> **TASK BRIEF**
From the data below, retype exactly the lines starting with the one that contains "다. 먹태개풀뜯어먹는소리….. 치킨 시켜요. 다 아는데 왜 이래! ㅋㅋ" and ending with the one that contains "다. 이 소설에서 가장 섬뜩한 부분은 주드의 첫 번째 결혼에서 태어난", both included.

━━━━━━━━━━━━━━━━━━━━━━━━━━━━━━

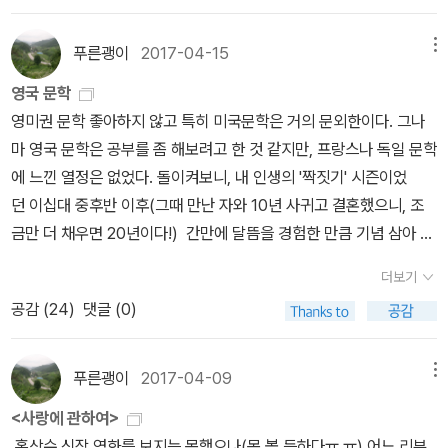
지고 바깥에서는 아이들의 야유회 활동이 한창인데, 이들은 창고에서
들은 개인에게 어떤 지문을 남기는 것일까. 그토록 건조하고 경멸에
번에 주드 읽으면서 책날개의 소개를 보니 성난 군중으로부터 멀리가
다. 먹태개풀뜯어먹는소리….. 치킨 시켜요. 다 아는데 왜 이래! ㅋㅋ
난과 사랑, 제도의 굴레 속에서 좌절당하는 삶의 아이러니를 보여준
섹스를 하는 것입니다. 니콜라, 그는 신부인데... 그에겐 신이 있는
찬 느낌마저 주던 보고서가 막판에 달라지는 것을 보면 뭉클하면서도
두번째 책, 그러니까 하디의 초창기 작품이었다. 테스도 재미있게 읽
ㅋㅋㅋㅋㅋ 후라이드치킨을 주문했다. 한마리. 다락방은 싱가포르에
푸른괭이
2017-04-15
메뉴
다. 이 소설에서 가장 섬뜩한 부분은 주드의 첫 번째 결혼에서 태어난
데........아 신이시여, 왜 남자친구 있는 여자에겐 남자가 꼬이고 virgi
참.... 인간은 측정이 가능한 존재인가? 인간의 거죽은 인간의 영혼과
었지만 하디를 좋아한다고 생각하진 않았었는데, 막상 이번에 하디를
서 이 한국 후라이드치킨과 순댓국이 진짜 먹고 싶었는데 오늘 다 먹
아이가 두 사람의 아이를 죽이고 자신마저 자살하는 장면이다. 비극
n 인 여자는 그토록 바라는데도 남자 하나 주시지 않는건가요. 왜
영국 문학
연결돼 있는가? 묵직한 질문이 남는다. 그러니까 인종차별/우생학...
읽는다고 하니(친구가 고른 작품이다) 하디 때문에 영문학을 전공한
는다며 참으로 행복해했다…… 누가 보면 싱가포르에서 6년 있었는
의 신인 멜포메네의 얼굴을 하고 있다는 이 아이가 남긴 유서는 “우리
죠? 그 뒤로 그들은 그냥 만나기만 하면 섹스를 한다. 여기서도 하고
영미권 문학 좋아하지 않고 특히 미국문학은 거의 문외한이다. 그나
더불어 나치의 만행 같은 것들까지도 담긴 수작이다. 이런 소재 뻔할
다고 했던 '아나스타샤'가 떠올랐다. 하디는 내 생각보다 더 대단한 작
줄….. ㅋㅋㅋㅋㅋㅋㅋㅋ 아무튼 다락방에게 후라이드치킨이라도 맛
들이 너무 많아서 이렇게 떠납니다”라는 것. 크라이스트민스터의 집
저기서도 하고.. 딱히 19금 스러운 영화는 아닌 것 같고, 에로 영화도
마 영국 문학은 공부를 좀 해보려고 한 것 같지만, 프랑스나 독일 문학
것 같다고 생각하는 분들은 한번 읽어보시라. 아닐걸? ‘밀리의 서
가일지도 모르겠다, 고 생각했는데, 영화 <그레이의 50가지 그림자>
나게 사줄 수 있어서 기뻤다.많은 이야기를 했고 많은 책 이야기도 했
주인들이 아이들이 셋이나 되는 이 가족에게 세를 들이지 않으려 하
아니다. 그냥 로맨스 영화인데, 자, 그러면 이제 이들은 어떻게 될까?
에 느낀 열정은 없었다. 돌이켜보니, 내 인생의 '짝짓기' 시즌이었
재’에서 읽었는데, 밀리에서 읽기를 잘했다는 생각이 들었다. 온통 밑
에서 아나스타샤가 친구 대신 대기업의 젊은 보쓰인 그레이를 인터뷰
다. 어제의 뜻밖의 수확은 장안(?)의 화제 앤드류의 실물 영접….은
자 이 아이는 임신한 수를 향해 “세상 안에 있는 것보다는 밖에 있는
루시아는 남자친구 오마르에게 이별을 말하고 오마르는 울면서 그녀
던 이십대 중후반 이후(그때 만난 자와 10년 사귀고 결혼했으니, 조
줄이었는데, 종이책으로 읽었으면 이걸 언제다 옮기나...? 한숨 쉬었
하러 갔을 때, 친구 대신 왔음을 밝히며 자신은 영문학과라고 했더랬
아니고 실물 사진 영접 ㅋㅋㅋㅋㅋㅋㅋㅋㅋㅋㅋㅋ 아놔 진짜 충격이
편이 낫죠?”라며 “어머니는 어째서 이토록 심술궂고 잔인할 수가 있
를 떠난다. 발렌티나는 이들의 사이를 알고 빡이 친다. 왜 아니겠는가,
금만 더 채우면 20년이다!) 간만에 달뜸을 경험한 만큼 기념 삼아 내
을 듯. 밀리는 복사해서 옮겨두면 좋아요... 어떻게 인간을 측정하는
다. 그때 그레이는 아나스타샤에게 큰 흥미를 느끼며 물어본다.'샬롯
었다. ㅋㅋㅋㅋㅋㅋㅋㅋㅋㅋㅋㅋㅋㅋㅋㅋㅋㅋㅋㅋㅋㅋㅋㅋ 단발머
어요! 우리 모두를 좀 더 큰 고통으로 끌고 가는 거예요! 우리 모두가
자신이 좋아한다고 그렇게 말했고 또 자신이 유혹하기까지 했는데...
가 읽은 영국 문학을 정리해본다. 아무래도 1번은 셰익스피어. 대학
가? 존경심으로? 아니면 헌정하는 마음으로? 아니면 절대적 정확성
브론테, 제인 오스틴, 토마스 하디 중 누구죠? 당신을 문학으로 인도
리 님! 단발머리 님 그 멘트에 제가 한 살 더 올렸습니다. ㅋㅋㅋㅋㅋ
함께 있을 방이 없어서 아버지가 다른 곳으로 가야하고 우리는 내일
더보기
그러나 발렌티나는 미안해하는 루시아에게 '그를 좋아해서 잘 되게
시절, 초록색 표지의 아주 조그만 책으로 된 셰-어 전집에 도전한 기
으로? 숫자에 대한 무조건적 충성심으로? 숫자를 모독하는 자에게
한게..'그리고 아나스타샤는 이렇게 답한다.'하디요.'당시에 저 세 명의
ㅋㅋㅋㅋㅋㅋ 아 진짜 앤드류…… ㅋㅋㅋㅋㅋㅋㅋㅋㅋㅋㅋㅋ아! 이게
쫓겨 나가야 하는데도 식구 하나를 곧 또 데려오다니!”라고 격렬하게
공감 (
24
)
댓글 (0)
도와달라고 했던 건, 우리 둘이 함께할 수 있는 것이기 때문이었다' 라
억이 있다. 그래봐야 별로 접수하지 못한 것 같다. 나이 들고 비극부터
고통이 있으리니, 그는 객관성을 어긴 것이다. 그런데 이 측정을 통해
이름 모두 나에게 다 딱히 매력적인 작가들이 아니었기 때문에, 흐음,
제일 중요하다. 주말임에도 페이퍼를 쓰는 이유는…. 다락방이 꼭 호
말한다. 이 대목은 어린아이의 투정으로 느껴지지 않는다. 마치 이것
고 말한다. 그러니까 발렌티나는 우정을 소중히 생각했다는 것 같았
차근차근 읽어가고 있다. 책으로 읽지는 않아도 BBC 드라마와 수준
알게 되는 건 무엇인가? 이 수치들은 무엇을 밝히는가? 인종의 영혼
영문학 전공을 선택할 때 대부분 저 세 명중에 한 명인가보구나, 라고
주에서 사온 원두를 마신 후 어떤지 후기 올려달래서!오늘 아침에 5
은 주드와 수의 사랑의 실존이 필연적으로 부딪치게 되는 어떤 운명
다. 하여간 그러거나 말거나 루시아와 니콜라의 애정행각이 이어지는
높은 애니메이션을 통해 희극, 로맨스, 사극 등도 많이 접하게 되었다.
을? 인간의 거죽이 인간의 영혼과 연결돼 있다고, 아니, 아니다, 단순
푸른괭이
2017-04-09
메뉴
만 생각했다. 그리고 샬롯 브론테, 제인 오스틴이 아니라 저 세 명중
호 병원 다녀와서(5호는 여전히 주말마다 병원 투어 중) 느긋하게 커
적 장벽처럼 느껴진다. 주드와 수의 사랑은 아이러니의 연속이다. 사
가운데, 그들에게도 미래를 결정해야 할 때가 도래하였으니, 이 여름
명불허전이다. 셰-어는 지금은 치매로 요양원에 누워 계신 큰아버지
히 연결된 정도가 아니라 아예 거죽이 그 인간의 영혼을 직접 지시하
유일한 남자 성별인 하디를 선택한게 인상적이어서 이 장면을 기억하
피를 내렸다. 커피맛에 일가견 있다는 다락방의 여동생분이 그토록
<사랑에 관하여>
랑이 깊어질수록 둘의 삶은 더 비극적이 되고, 사랑의 결실인 아이들
의 행사 기간이 끝났고, 루시아는 자신이 살던 도시로 돌아가야 했던
의 전공이기도 하(했)다. 그 다음, 고등학교 때 읽으면 무척 -
는 것이다. 이 테제를 요약하면, 우리는 피부와 눈의 형태와 입술의 두
고 있다. 이 영화 외에도 다른 영화에서도 하디를 좋아하는 주인공이
극찬했다는 이 원두. 호주의 자부심이 담긴 원두! 얼죽아인 집사2를
홍상수 신작 영화를 보지는 못했으나(못 볼 듯하다ㅠ.ㅠ) 어느 리뷰
로 인해 더 큰 비극성이 잉태된다. 수는 주드에게 “날 사랑해선 안돼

━━━━━━━━━━━━━━━━━━━━━━━━━━━━━━

> **THE COMPLETED TASK**
다. 먹태개풀뜯어먹는소리….. 치킨 시켜요. 다 아는데 왜 이래! ㅋㅋ
난과 사랑, 제도의 굴레 속에서 좌절당하는 삶의 아이러니를 보여준
섹스를 하는 것입니다. 니콜라, 그는 신부인데... 그에겐 신이 있는
찬 느낌마저 주던 보고서가 막판에 달라지는 것을 보면 뭉클하면서도
두번째 책, 그러니까 하디의 초창기 작품이었다. 테스도 재미있게 읽
ㅋㅋㅋㅋㅋ 후라이드치킨을 주문했다. 한마리. 다락방은 싱가포르에
푸른괭이
2017-04-15
메뉴
다. 이 소설에서 가장 섬뜩한 부분은 주드의 첫 번째 결혼에서 태어난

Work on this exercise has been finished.